> To do
The answer is all of the data repeated exactly, with each picture omitted.

> Provided material
____
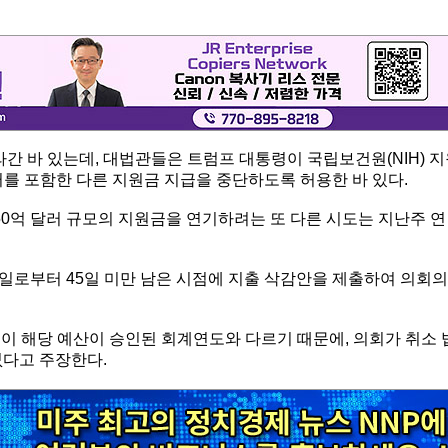
라간 바 있는데, 대법관들은 트럼프 대통령이 국립보건원(NIH) 
달러를 포함한 다른 지원금 지급을 중단하도록 허용한 바 있다.
을 통해 50억 달러 규모의 지원금을 연기하려는 또 다른 시도는 지난주 연
0일로부터 45일 미만 남은 시점에 지출 삭감안을 제출하여 의회의
이 해당 예산이 승인된 회계연도와 다르기 때문에, 의회가 취소 
없다고 주장한다.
____
> Answer
라간 바 있는데, 대법관들은 트럼프 대통령이 국립보건원(NIH) 
달러를 포함한 다른 지원금 지급을 중단하도록 허용한 바 있다.
을 통해 50억 달러 규모의 지원금을 연기하려는 또 다른 시도는 지난주 연
0일로부터 45일 미만 남은 시점에 지출 삭감안을 제출하여 의회의
이 해당 예산이 승인된 회계연도와 다르기 때문에, 의회가 취소 
없다고 주장한다.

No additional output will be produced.